In the Marvel Universe pantheon of unlikely superheroes, Paul Rudd's Ant-Man is right up there – or rather, down there – as his special talent lies in his ability to shrink to the size of an insect.

Evangeline Lilly, left, and Paul Rudd in Ant-Man and the Wasp.

Evangeline Lilly, left, and Paul Rudd in Ant-Man and the Wasp.

At times, he grows instead and rather likes it. Sixty-five feet, he announces proudly in Ant-Man and the Wasp when asked the maximum height he had been able to achieve when wearing his super suit. Rudd's default expression, however, is haplessness. His face spells out the question: "Who? Me?", as if astonished that anyone could choose its possessor for anything more arduous than washing the dishes.

In line with the times, he's been assigned a more assertive female partner in this, the second film to give Ant-Man a leading role with his name in the title. Played by Evangeline Lilly, she's Hope Van Dyne, the daughter of Michael Douglas's Hank Pym, the original Ant-Man and inventor of the technology that is enabling Rudd's Scott Lang to downsize so drastically.

Once estranged from her father, Hope is now working with him and this time round, she graduates to super status, taking on the suit, the powers and the identity of the Wasp. And she's on a mission, hoping to discover the fate of the first Wasp, who happened to be her mother.

Ant-Man fans hooked on the geography and chronology of the Marvel Universe will already know that the action takes place two years after the events which unfolded in Marvel's Captain America: Civil War. But the script makes allowances for the rest of us by filling in the back story with large dollops of exposition which also incorporate a tutorial on the heavily Marvelised version of quantum physics which powers the plot.

Paul Rudd in Ant-Man and the Wasp.

Paul Rudd in Ant-Man and the Wasp.

To sum up: 30 years earlier, Hope's mother, Janet Van Dyne (Michelle Pfeiffer), vanished while she and Hank were trying to save the US from nuclear destruction. Shrinking to the size of a sub-atomic particle to disarm a ballistic missile, she was forced to consign herself to the "quantum realm" with no prospect of return. Or so it was thought. But Ant-Man's recent exploits have raised new possibilities.

Director Peyton Reed concentrates on keeping things light – as he must. Along with the absurdity inherent in the idea of a superhero who can drive a Matchbox car, there's the fact that he commands a cheesy-looking army of animatronic ants. When off duty, he also hangs out with a bumbling trio of petty crooks played by fellow comics Michael Pena, David Dastmalchian and Tip "T.I." Harris.

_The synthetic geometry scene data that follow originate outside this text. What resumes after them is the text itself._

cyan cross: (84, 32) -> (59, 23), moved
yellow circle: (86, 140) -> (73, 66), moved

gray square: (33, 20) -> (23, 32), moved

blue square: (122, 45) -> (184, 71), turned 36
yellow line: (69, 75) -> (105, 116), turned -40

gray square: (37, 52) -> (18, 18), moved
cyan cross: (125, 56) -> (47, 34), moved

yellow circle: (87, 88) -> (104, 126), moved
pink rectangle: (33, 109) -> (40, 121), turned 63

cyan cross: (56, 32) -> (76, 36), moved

This image released by Marvel Studios shows Hannah John-Kamen in a scene from "Ant-Man and the Wasp." (Disney/Marvel Studios via AP)

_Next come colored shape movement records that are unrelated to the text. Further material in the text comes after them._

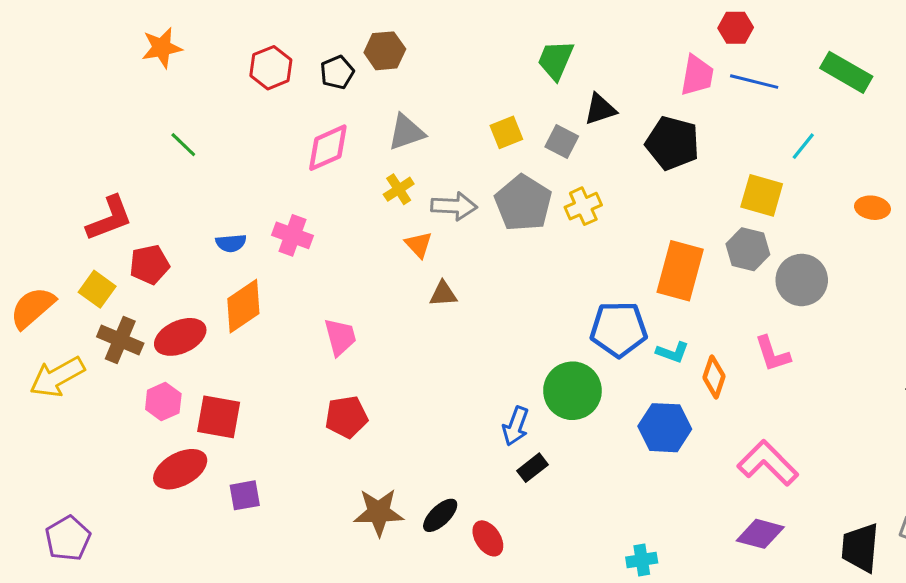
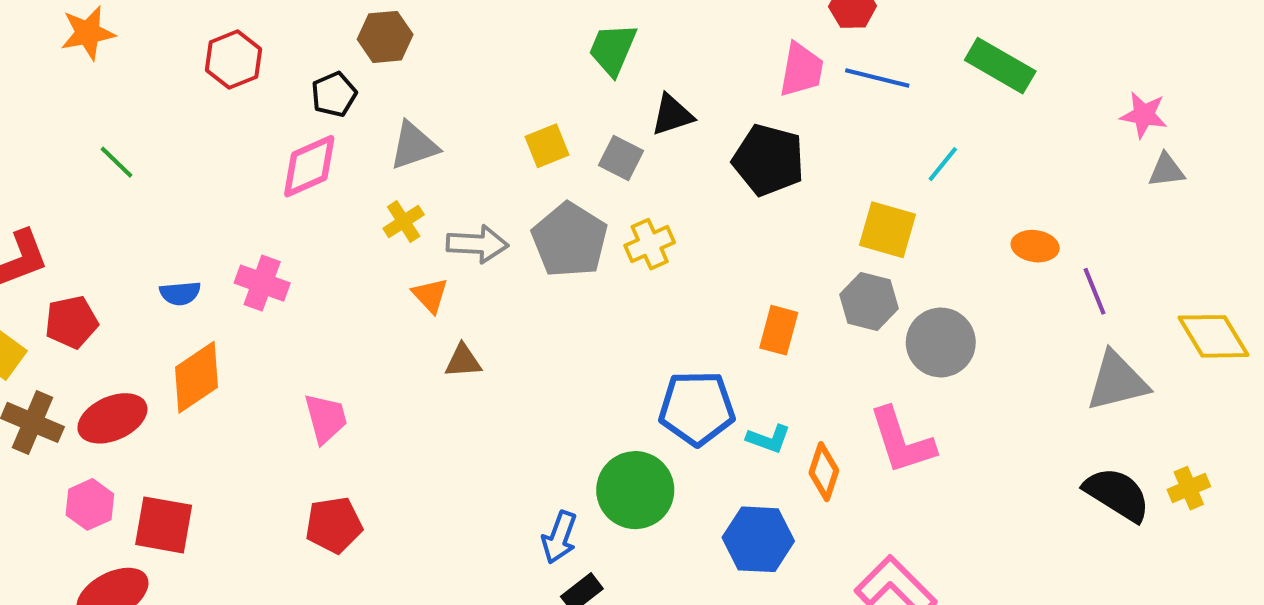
black pentagon: (337, 72) -> (334, 94), moved
orange rectangle: (680, 271) -> (779, 330), size x0.6
pink L-shape: (772, 354) -> (902, 441), size x1.4

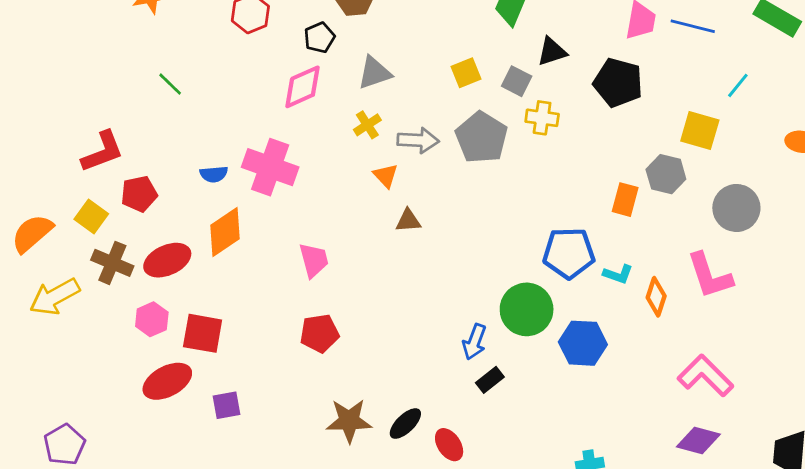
yellow cross: (650, 244) -> (542, 118), moved, turned 32
pink cross: (262, 283) -> (270, 167), size x1.5
gray hexagon: (869, 301) -> (666, 174), moved
blue hexagon: (758, 539) -> (583, 343), moved

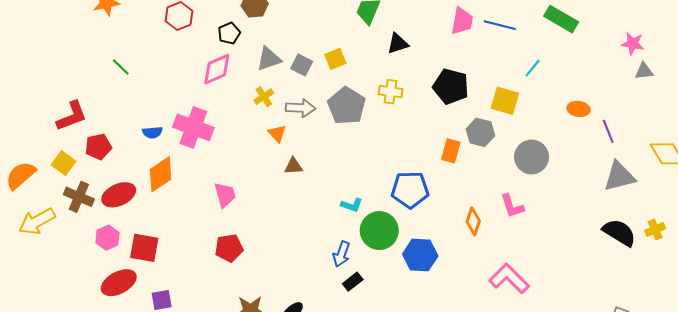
gray square: (517, 81) -> (302, 65), moved
black pentagon: (618, 83) -> (451, 86), moved
cyan L-shape: (618, 274) -> (352, 205), moved
pink L-shape: (710, 276) -> (512, 206), size x0.7

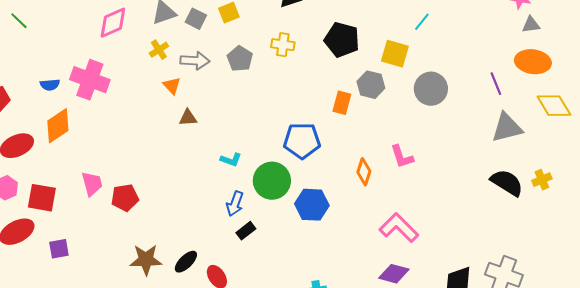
gray pentagon: (347, 106) -> (240, 59), size x0.7
orange ellipse: (579, 109) -> (533, 62), moved, size x1.6
gray circle: (532, 157) -> (431, 89), moved
pink trapezoid: (225, 195) -> (92, 184), moved
cyan L-shape: (352, 205) -> (231, 160), moved

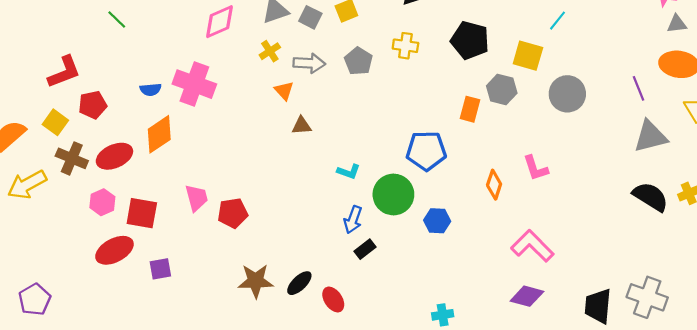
blue hexagon: (312, 205) -> (437, 221), size x0.7

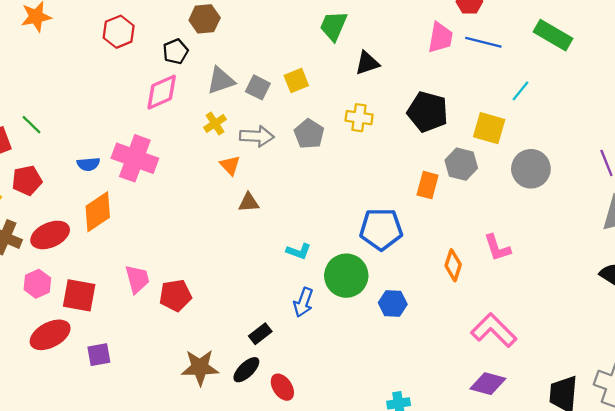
green line: (117, 19) -> (31, 125), moved
black rectangle: (365, 249) -> (260, 334), moved

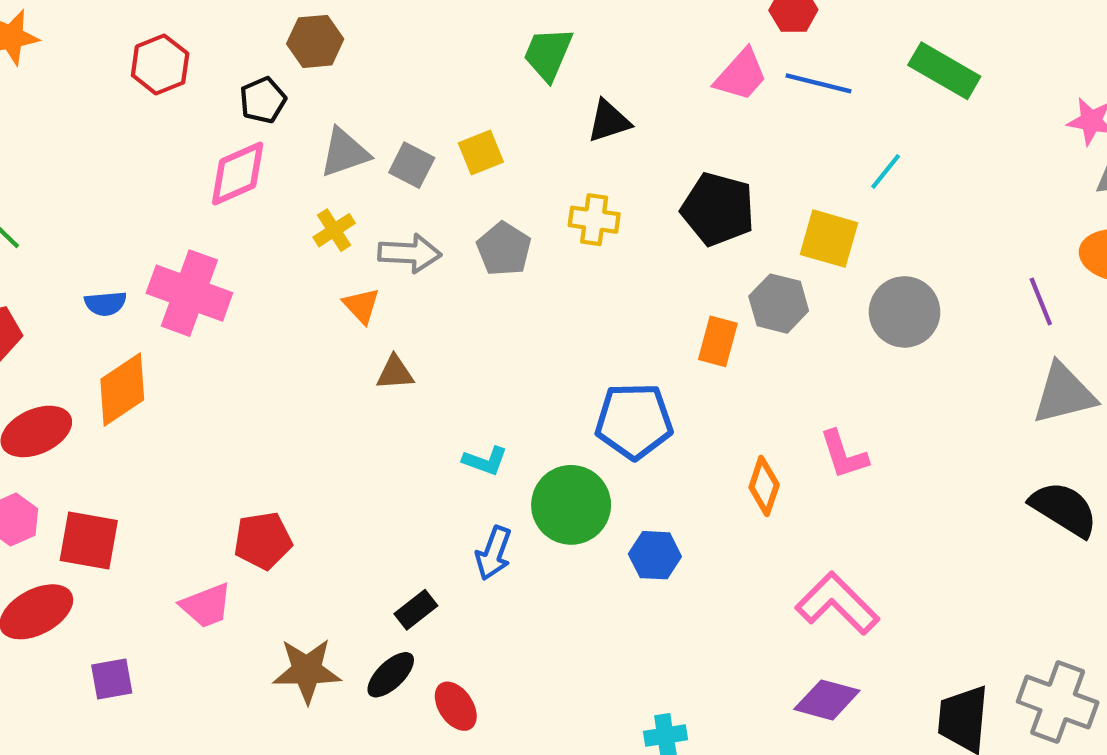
pink trapezoid: (440, 38) -> (741, 75), turned 32
pink trapezoid: (137, 279) -> (206, 606), moved, turned 84
purple square: (99, 355) -> (112, 679), moved

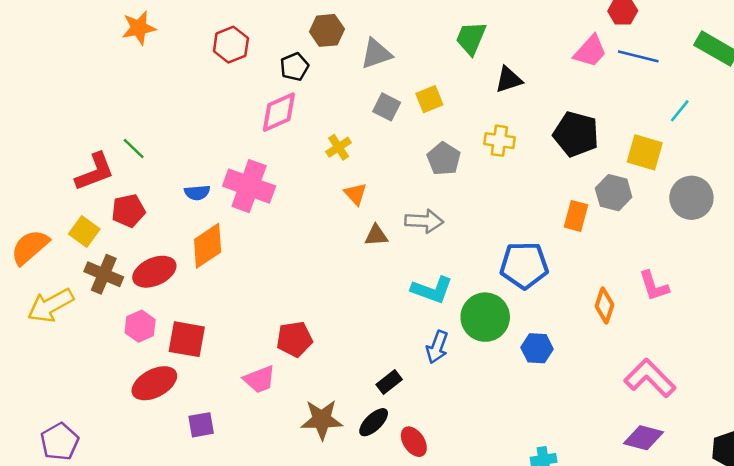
gray triangle: (345, 153) -> (376, 54), moved
gray arrow: (410, 253) -> (424, 221), moved
cyan L-shape: (485, 461) -> (432, 290), size x1.5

This image released by Marvel Studios shows Hannah John-Kamen in a scene from “Ant-Man and the Wasp.” (Disney/Marvel Studios via AP)

Randall Park gives them some fey competition as a ditzy FBI agent, but their Runyonesque routines contain the film's funniest lines with Dastmalchian, equipped with a towering quiff and a Russian accent, as the star of the ensemble.

Rudd co-wrote the script but it doesn't do his own comic gifts any favours. While he and Lilly show signs of developing a promising line in banter, they lose interest before it's properly under way.

Lilly's Wasp is a much more poised operator than her colleague, with no need of extra entomological back-up. Her performance is invested with a neat blend of elegance, irony and athletic confidence. And she has a better suit than Scott, as well as a superior intellect. He regards her with a heady mixture of lust, awe and profound gratitude as she extracts him from yet another misadventure.

But neither of them is a match for the film's newly introduced villain, Ghost (British actress Hannah John-Kamen), an angst-ridden mystery woman whose powers are mightiest of all.

Marvel movies have long since passed the point where the stunts can be seen as the main attraction. We've been watching people in Latex suits with CGI accessories battle for supremacy for so long that these days they have to possess something really original to stand out from the crowd.

The most recent example to meet this criterion was Black Panther, the first black superhero. Ant-Man isn't that kind of ground-breaker – despite the help he receives from Lilly. He gets by on his propensity for knockabout humour, his child-like enthusiasms and the company he keeps. He's likeable, his films are kid-friendly, and that's about it.